▶ WHAT THE EXERCISE ASKS
Every entry here needs to be repeated exactly.

[[ RECORDS TO USE open ]]

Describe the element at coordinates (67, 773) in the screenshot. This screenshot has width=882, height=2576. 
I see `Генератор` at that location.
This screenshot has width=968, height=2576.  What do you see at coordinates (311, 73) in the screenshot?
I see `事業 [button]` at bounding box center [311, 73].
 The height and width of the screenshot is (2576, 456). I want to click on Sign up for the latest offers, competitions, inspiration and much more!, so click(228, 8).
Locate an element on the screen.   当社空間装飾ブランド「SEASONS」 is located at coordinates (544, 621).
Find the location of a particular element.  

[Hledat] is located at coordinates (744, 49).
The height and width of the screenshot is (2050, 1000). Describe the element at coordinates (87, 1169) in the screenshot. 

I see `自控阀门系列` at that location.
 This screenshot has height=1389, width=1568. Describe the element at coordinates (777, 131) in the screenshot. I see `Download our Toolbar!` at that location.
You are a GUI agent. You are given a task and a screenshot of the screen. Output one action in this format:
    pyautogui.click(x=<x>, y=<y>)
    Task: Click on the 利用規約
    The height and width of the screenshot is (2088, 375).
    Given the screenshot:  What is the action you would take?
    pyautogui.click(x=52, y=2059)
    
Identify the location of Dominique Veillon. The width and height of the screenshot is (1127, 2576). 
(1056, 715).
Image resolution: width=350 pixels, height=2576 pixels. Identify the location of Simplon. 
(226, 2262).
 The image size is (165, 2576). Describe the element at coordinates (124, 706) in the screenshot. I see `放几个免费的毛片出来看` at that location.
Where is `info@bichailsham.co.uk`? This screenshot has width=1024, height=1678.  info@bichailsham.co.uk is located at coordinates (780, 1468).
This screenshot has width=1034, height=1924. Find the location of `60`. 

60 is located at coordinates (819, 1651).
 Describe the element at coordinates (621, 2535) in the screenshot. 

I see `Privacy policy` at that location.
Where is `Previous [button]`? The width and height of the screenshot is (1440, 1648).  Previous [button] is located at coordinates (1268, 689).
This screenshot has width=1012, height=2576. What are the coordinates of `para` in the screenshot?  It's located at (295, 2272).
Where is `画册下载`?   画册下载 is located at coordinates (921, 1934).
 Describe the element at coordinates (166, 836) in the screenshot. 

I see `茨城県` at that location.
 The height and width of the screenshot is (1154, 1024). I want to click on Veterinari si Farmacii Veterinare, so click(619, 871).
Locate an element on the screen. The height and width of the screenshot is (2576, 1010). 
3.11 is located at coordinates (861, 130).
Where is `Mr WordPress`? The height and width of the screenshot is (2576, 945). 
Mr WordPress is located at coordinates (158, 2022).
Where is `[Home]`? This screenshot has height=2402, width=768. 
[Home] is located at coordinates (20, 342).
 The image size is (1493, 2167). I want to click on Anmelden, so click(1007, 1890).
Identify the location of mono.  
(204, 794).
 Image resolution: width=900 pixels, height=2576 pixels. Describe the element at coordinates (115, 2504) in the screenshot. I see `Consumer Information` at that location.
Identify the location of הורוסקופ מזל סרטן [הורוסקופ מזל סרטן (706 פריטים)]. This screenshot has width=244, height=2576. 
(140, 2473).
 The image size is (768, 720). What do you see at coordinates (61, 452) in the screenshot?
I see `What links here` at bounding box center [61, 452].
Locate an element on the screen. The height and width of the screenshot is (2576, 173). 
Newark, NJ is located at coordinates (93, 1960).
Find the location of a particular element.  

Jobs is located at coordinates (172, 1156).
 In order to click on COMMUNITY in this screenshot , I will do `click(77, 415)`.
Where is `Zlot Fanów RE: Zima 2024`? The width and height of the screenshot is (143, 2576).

[[ RECORDS TO USE closed ]]

▶ ANSWER BOX
Describe the element at coordinates (67, 773) in the screenshot. This screenshot has width=882, height=2576. 
I see `Генератор` at that location.
This screenshot has width=968, height=2576.  What do you see at coordinates (311, 73) in the screenshot?
I see `事業 [button]` at bounding box center [311, 73].
 The height and width of the screenshot is (2576, 456). I want to click on Sign up for the latest offers, competitions, inspiration and much more!, so click(228, 8).
Locate an element on the screen.   当社空間装飾ブランド「SEASONS」 is located at coordinates (544, 621).
Find the location of a particular element.  

[Hledat] is located at coordinates (744, 49).
The height and width of the screenshot is (2050, 1000). Describe the element at coordinates (87, 1169) in the screenshot. 

I see `自控阀门系列` at that location.
 This screenshot has height=1389, width=1568. Describe the element at coordinates (777, 131) in the screenshot. I see `Download our Toolbar!` at that location.
You are a GUI agent. You are given a task and a screenshot of the screen. Output one action in this format:
    pyautogui.click(x=<x>, y=<y>)
    Task: Click on the 利用規約
    The height and width of the screenshot is (2088, 375).
    Given the screenshot:  What is the action you would take?
    pyautogui.click(x=52, y=2059)
    
Identify the location of Dominique Veillon. The width and height of the screenshot is (1127, 2576). 
(1056, 715).
Image resolution: width=350 pixels, height=2576 pixels. Identify the location of Simplon. 
(226, 2262).
 The image size is (165, 2576). Describe the element at coordinates (124, 706) in the screenshot. I see `放几个免费的毛片出来看` at that location.
Where is `info@bichailsham.co.uk`? This screenshot has width=1024, height=1678.  info@bichailsham.co.uk is located at coordinates (780, 1468).
This screenshot has width=1034, height=1924. Find the location of `60`. 

60 is located at coordinates (819, 1651).
 Describe the element at coordinates (621, 2535) in the screenshot. 

I see `Privacy policy` at that location.
Where is `Previous [button]`? The width and height of the screenshot is (1440, 1648).  Previous [button] is located at coordinates (1268, 689).
This screenshot has width=1012, height=2576. What are the coordinates of `para` in the screenshot?  It's located at (295, 2272).
Where is `画册下载`?   画册下载 is located at coordinates (921, 1934).
 Describe the element at coordinates (166, 836) in the screenshot. 

I see `茨城県` at that location.
 The height and width of the screenshot is (1154, 1024). I want to click on Veterinari si Farmacii Veterinare, so click(619, 871).
Locate an element on the screen. The height and width of the screenshot is (2576, 1010). 
3.11 is located at coordinates (861, 130).
Where is `Mr WordPress`? The height and width of the screenshot is (2576, 945). 
Mr WordPress is located at coordinates (158, 2022).
Where is `[Home]`? This screenshot has height=2402, width=768. 
[Home] is located at coordinates (20, 342).
 The image size is (1493, 2167). I want to click on Anmelden, so click(1007, 1890).
Identify the location of mono.  
(204, 794).
 Image resolution: width=900 pixels, height=2576 pixels. Describe the element at coordinates (115, 2504) in the screenshot. I see `Consumer Information` at that location.
Identify the location of הורוסקופ מזל סרטן [הורוסקופ מזל סרטן (706 פריטים)]. This screenshot has width=244, height=2576. 
(140, 2473).
 The image size is (768, 720). What do you see at coordinates (61, 452) in the screenshot?
I see `What links here` at bounding box center [61, 452].
Locate an element on the screen. The height and width of the screenshot is (2576, 173). 
Newark, NJ is located at coordinates (93, 1960).
Find the location of a particular element.  

Jobs is located at coordinates (172, 1156).
 In order to click on COMMUNITY in this screenshot , I will do `click(77, 415)`.
Where is `Zlot Fanów RE: Zima 2024`? The width and height of the screenshot is (143, 2576).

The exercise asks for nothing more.